We are looking for an experienced Applied Data Scientist with expertise in building agentic systems and autonomous agents to join one of our R&D. You will be at the core of transforming our supply chain solutions into a fully agentic platform - designing and building agents that autonomously generate analytical pipelines, orchestrate multi-step reasoning, and resolve complex logistics challenges for our customers. You will combine strong machine learning and deep learning expertise with the ability to architect and implement production-grade agentic systems, working closely with engineering, product, and domain experts to push the boundaries of what autonomous AI can do in supply chain.
Responsibilities:
Design and build autonomous agentic systems that generate, configure, and execute analytical pipelines to solve supply chain challenges end-to-end
Architect multi-agent workflows with planning, tool use, memory, and feedback loops - enabling agents to reason, adapt, and improve over time
Develop and integrate ML and deep learning models (e.g., predictive models, anomaly detection, demand forecasting) as core capabilities within agentic pipelines
Research and apply state-of-the-art techniques in agentic AI, LLM orchestration, and multi-agent systems to production use cases
Translate complex logistics and supply chain challenges into agent-based problem formulations, collaborating closely with product and domain experts
Define and implement rigorous evaluation frameworks for agent performance: correctness, reliability, robustness, and edge-case handling
Collaborate with software engineers to productionize agentic solutions - including testing, monitoring, versioning, and iterative improvement
Contribute to team practices: reproducible code, experiment tracking, documentation, and knowledge sharing.
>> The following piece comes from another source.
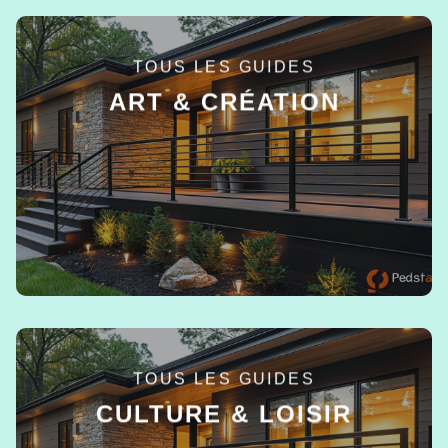
TOUS LES GUIDES
ART & CRÉATION
EN SAVOIR +
TOUS LES GUIDES
CULTURE & LOISIR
Requirements: 4+ years of experience in applied data science or ML in a product environment, with demonstrated experience building agentic systems or autonomous agents
MSc in Computer Science, Data Science, Mathematics, Statistics, Engineering, or a related field (or equivalent practical experience)
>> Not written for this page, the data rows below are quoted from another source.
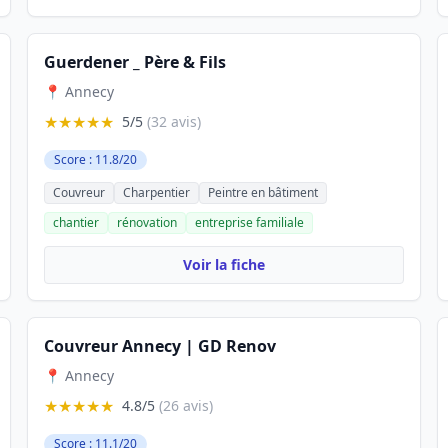
Guerdener _ Père & Fils
📍 Annecy
★★★★★
5/5
(32 avis)
Score : 11.8/20
Couvreur
Charpentier
Peintre en bâtiment
chantier
rénovation
entreprise familiale
Voir la fiche
Couvreur Annecy | GD Renov
📍 Annecy
★★★★★
4.8/5
(26 avis)
Score : 11.1/20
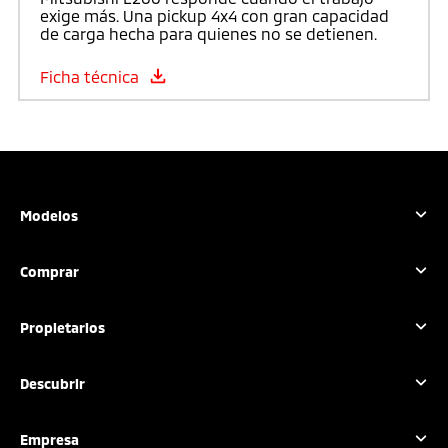
exige más. Una pickup 4x4 con gran capacidad
de carga hecha para quienes no se detienen.
Ficha técnica
Modelos
Outlander Sport
Comprar
L200
L200 GSR
Configura tu vehículo
Propietarios
Xpander
Solicita una cotización
Xpander Cross
Localiza un distribuidor
Acción preventiva
Descubrir
Outlander PHEV
Promociones
Agenda un servicio
Montero Sport
Financiamiento
Mantenimiento
Filosofía
Empresa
Proven track record designing and implementing multi-step agentic pipelines, including LLM-based agents, tool use, planning loops, and memory mechanisms
Hands-on experience with agentic frameworks such as LangChain, LangGraph, AutoGen, or equivalent
Strong Python coding skills; familiar with Spark for large-scale, distributed data processing
Experience with LLM APIs (e.g., OpenAI, Anthropic, Bedrock, open-source models) and prompt engineering for agentic use cases
Experience performing rigorous model evaluation (baselines, cross-validation, error analysis) and defining evaluation strategies for agent behavior
Strong communication and collaboration skills; able to work across engineering, product, and supply chain domain experts and iterate fast
Nice to Have (Advantages)
Experience with multi-agent architectures, agent-to-agent communication protocols, and agent orchestration at scale
Experience with cloud platforms (AWS, GCP, Azure) and MLOps practices (CI/CD for ML, model monitoring, drift detection)
Familiarity with containerization and production engineering practices (Docker, Kubernetes).
This position is open to all candidates.